ORIGINAL RESEARCH article
A Retrospective Survey of the Abortion Outbreak Event Caused by Brucellosis at a Blue Fox Breeding Farm in Heilongjiang Province, China
- 1College of Animal Science and Veterinary Medicine, Heilongjiang Bayi Agricultural University, Daqing, China
- 2Department of Heilongjiang Key Laboratory for Animal Disease Control and Pharmaceutical Development, College of Veterinary Medicine, Northeast Agricultural University, Harbin, China
- 3Pharmacy Department, Harbin Medical University-Daqing, Daqing, China
- 4Chinese Center for Disease Control and Prevention, National Institute for Communicable Disease Control and Prevention, Beijing, China
Brucellosis is a common zoonosis in China, resulting in abortion in animals. Outbreaks of abortion in blue foxes caused by Brucella infection have rarely been reported. In the present study, 3–5 mL blood samples collected from the femoral veins of 10 abortuses of blue foxes were assessed by RBPT (Rose Bengal plate test) and SAT (serum tube agglutination test) to preliminarily investigate the source of infection for the clustering of abortion events at a blue fox farm in Heilongjiang Province. Screening experiments showed that all 10 blood samples were positive in the RBPT, while only eight blood samples out of the 10 were positive in the SAT. Subsequently, 10 tissue samples (spleen, lungs, stomach contents, and afterbirth) from the same 10 foxes were assessed using AMOS (acronym for B. abortus, melitensis, ovis, and suis)-PCR (polymerase chain reaction), and sequencing analysis was performed on amplification products to verify the results of the serology survey. Results showed a spectral band of ~731 bp in these samples. BLAST showed sequences of AMOS-PCR products in this study to be 100% similar (E = 0.0) to sequences in B. melitensis strain from GenBank.

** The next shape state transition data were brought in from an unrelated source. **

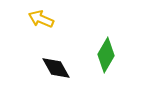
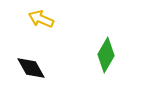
black diamond: moved 25 px left
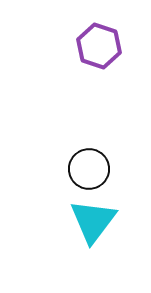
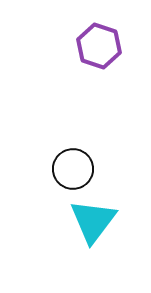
black circle: moved 16 px left
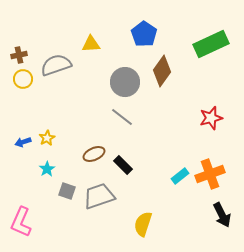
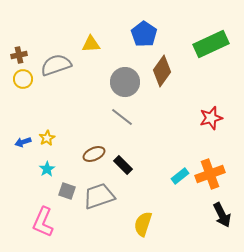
pink L-shape: moved 22 px right
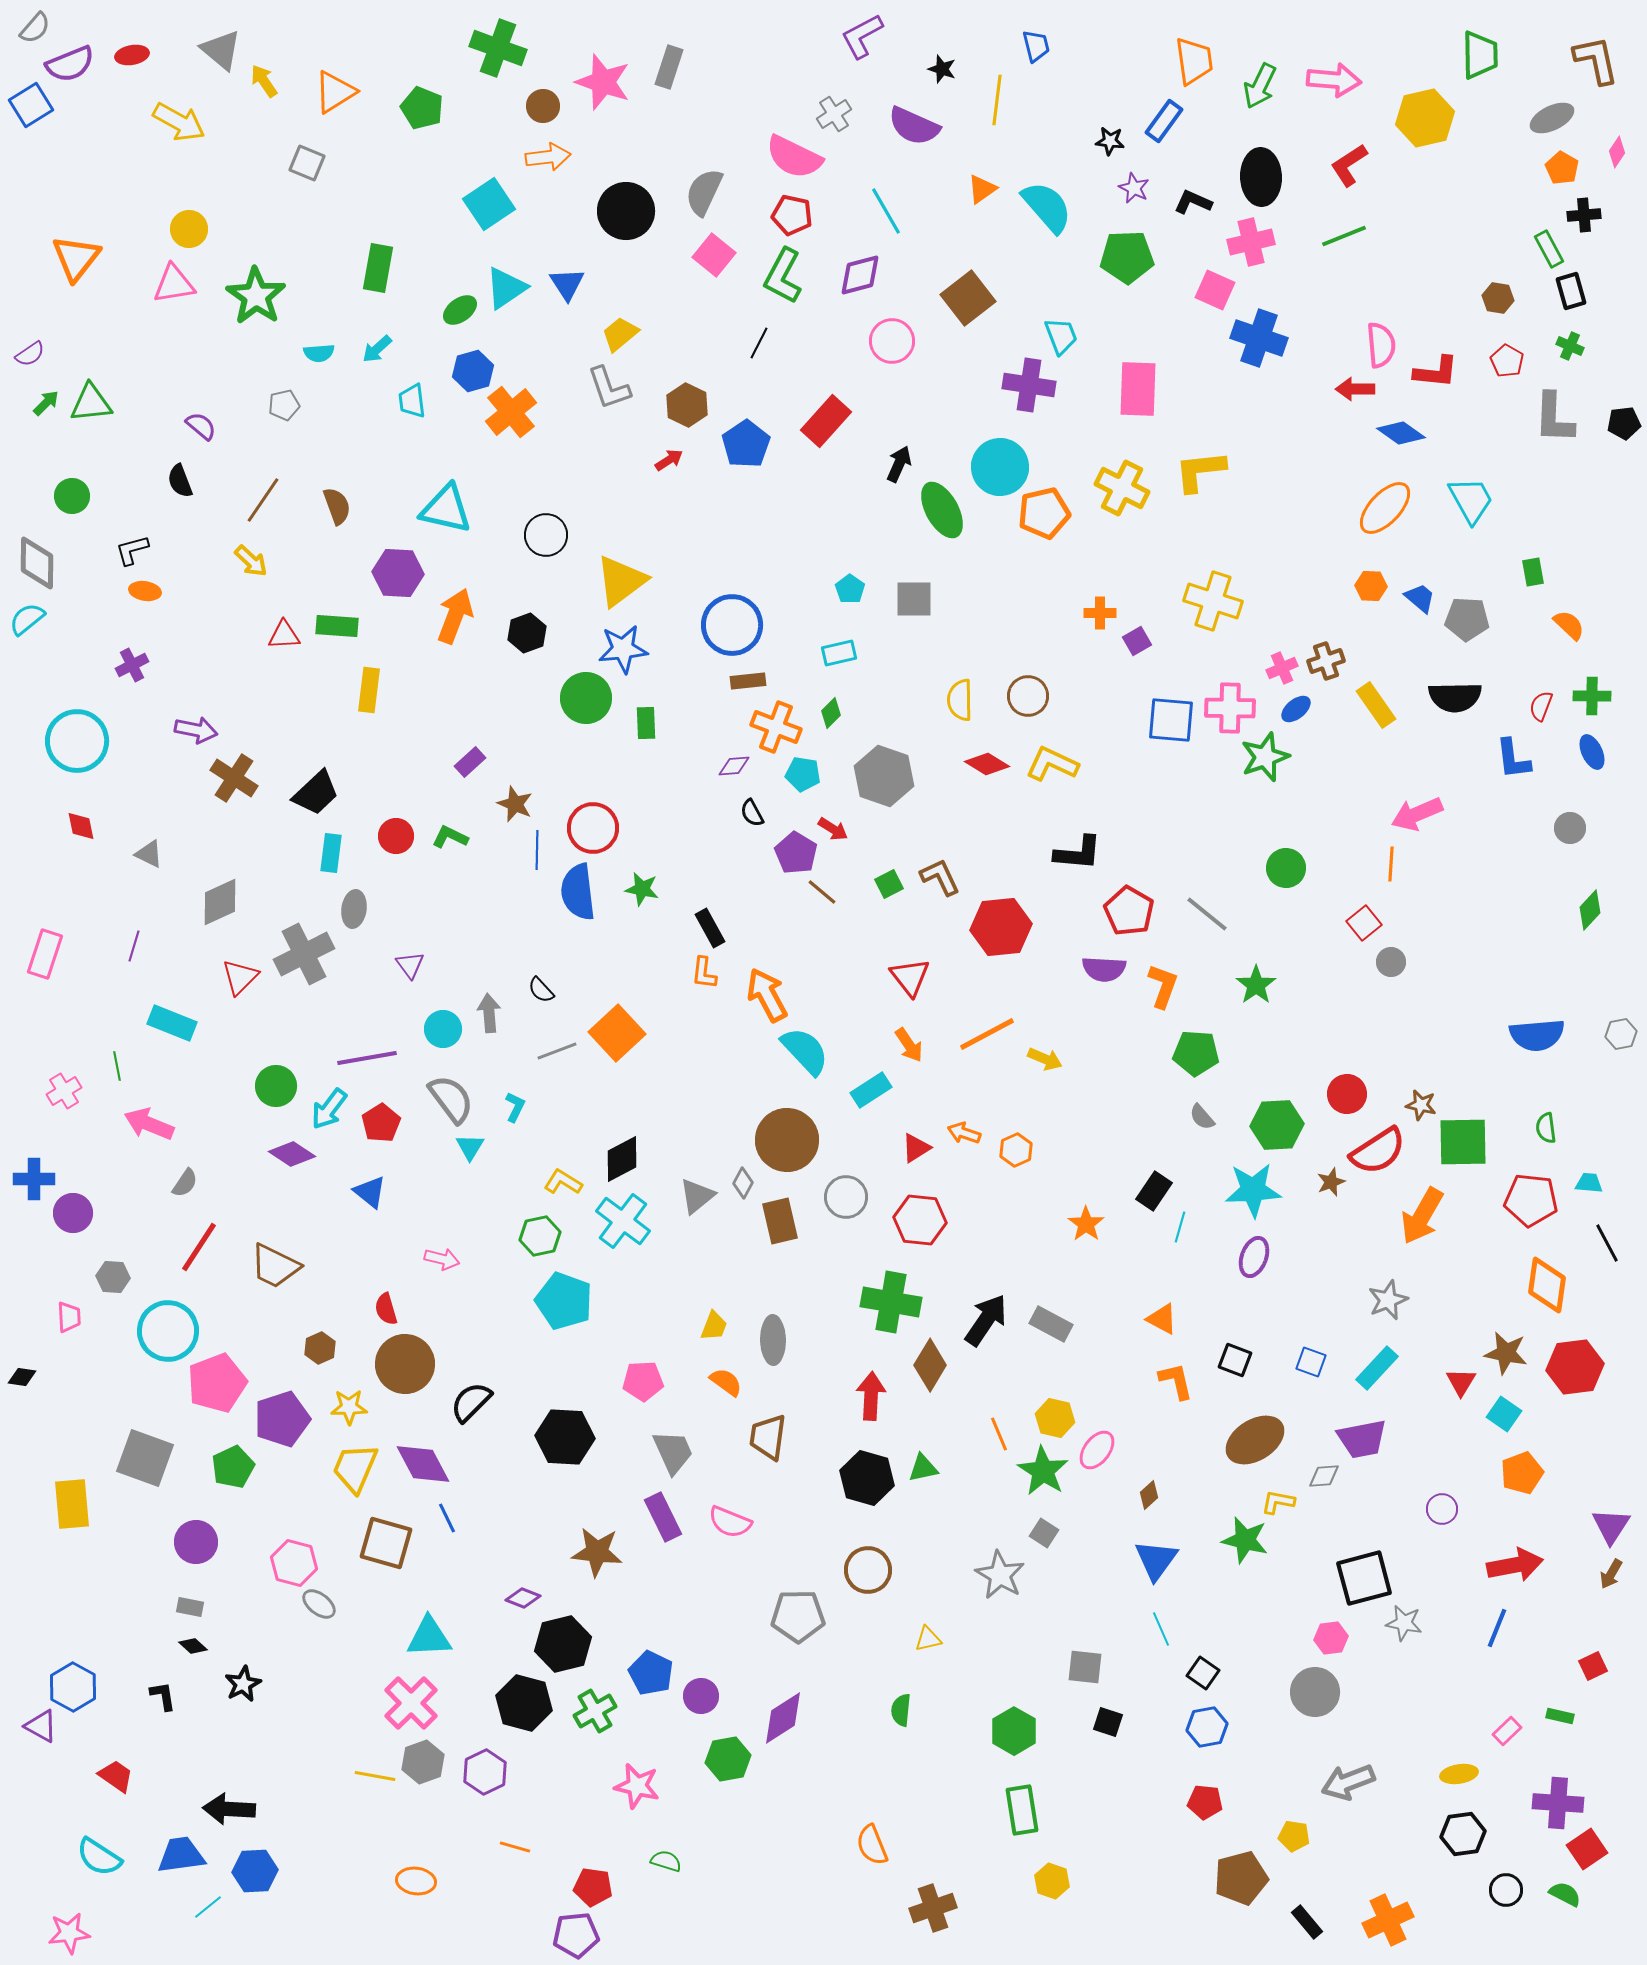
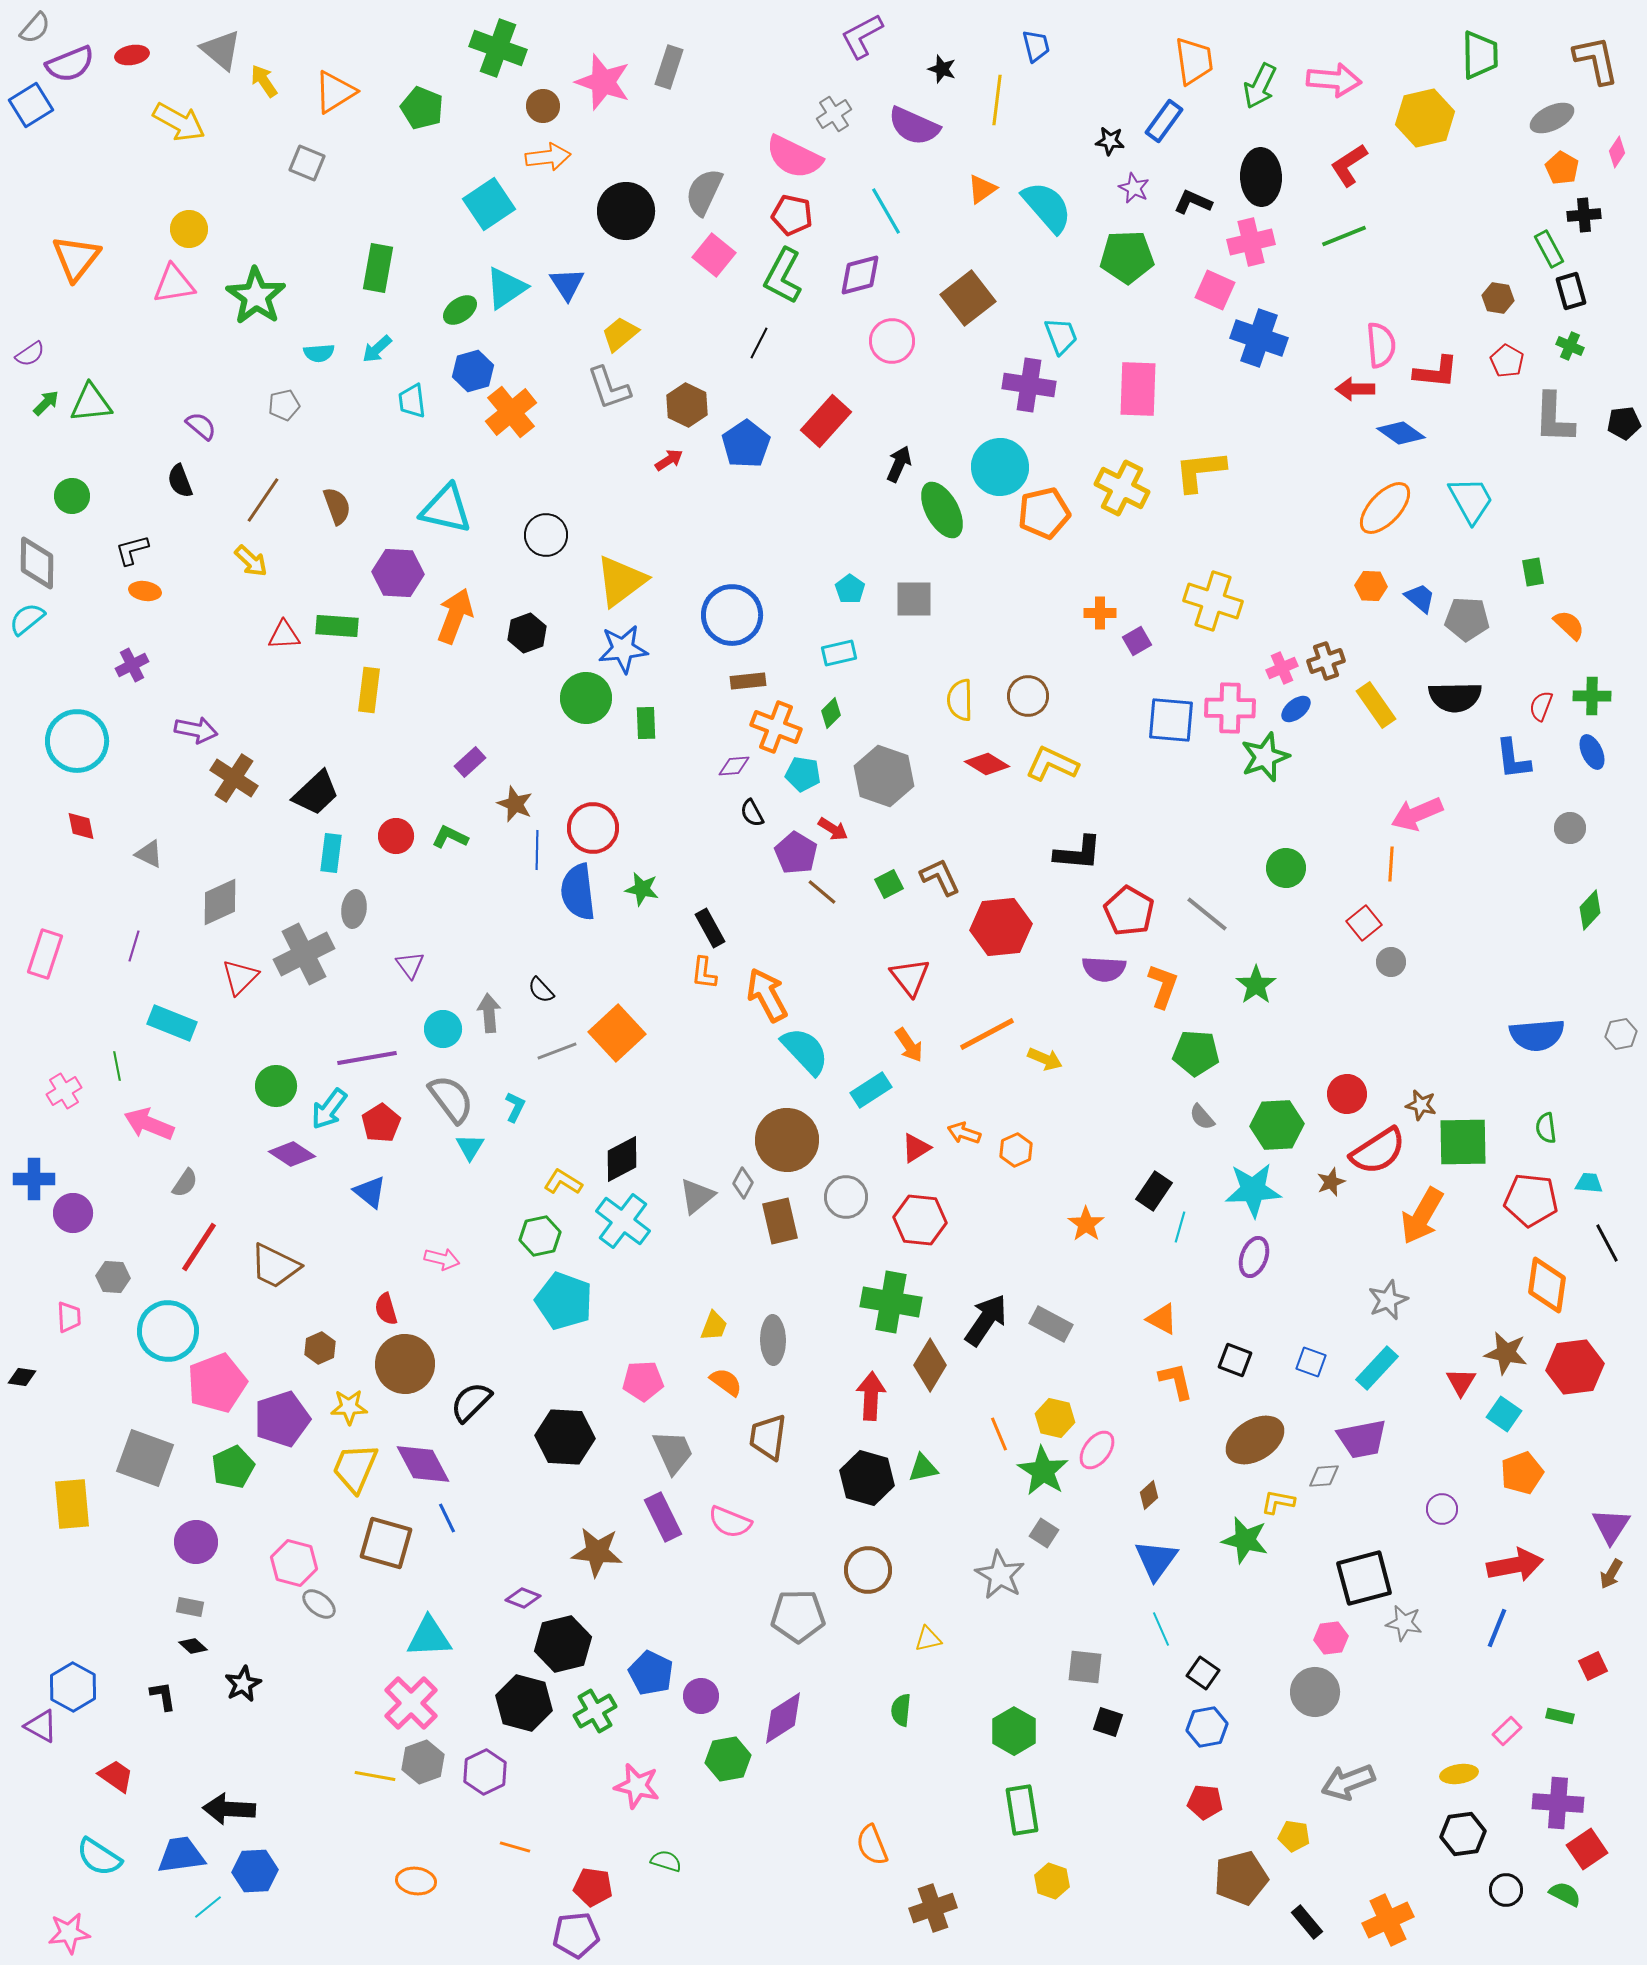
blue circle at (732, 625): moved 10 px up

These data preliminarily indicated that the blue fox's outbreak of abortion events was caused by brucellosis via the B. melitensis strain. Then 726 serum samples were tested by RBPT and SAT to determine the prevalence of brucellosis on the farm. A comprehensive epidemiological and reproductive status survey of the infected blue fox population was performed. The seropositive rate was found to be 67.90% (493/726) by RBPT and 41.32% (300/726) by SAT. The technicians had stopped feeding the foxes with chicken carcasses and instead fed them raw ground sheep organs (lungs, tracheae, placentae, and dead sheep fetuses) infected by B. meliteneis strains, and that this change in diet caused the outbreak of abortion events. The high abortion rate (55%) and low cub survival rate (65%) were the most distinctive features of the outbreak; these factors led to severe economic losses. Feeding cooked sheep/goat offal and strict breeding management is necessary for disease prevention.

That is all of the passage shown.